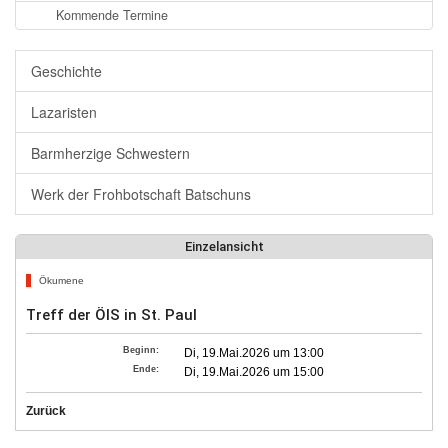
Kommende Termine
Geschichte
Lazaristen
Barmherzige Schwestern
Werk der Frohbotschaft Batschuns
Einzelansicht
Ökumene
Treff der ÖIS in St. Paul
Beginn:
Di, 19.Mai.2026 um 13:00
Ende:
Di, 19.Mai.2026 um 15:00
Zurück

------------

* _WHAT YOU ARE ASKED TO DO_:
Retype the records in full. Do not carry over the images.

* _RESULT FOR THIS TASK_:
Kommende Termine
Geschichte
Lazaristen
Barmherzige Schwestern
Werk der Frohbotschaft Batschuns
Einzelansicht
Ökumene
Treff der ÖIS in St. Paul
Beginn:
Di, 19.Mai.2026 um 13:00
Ende:
Di, 19.Mai.2026 um 15:00
Zurück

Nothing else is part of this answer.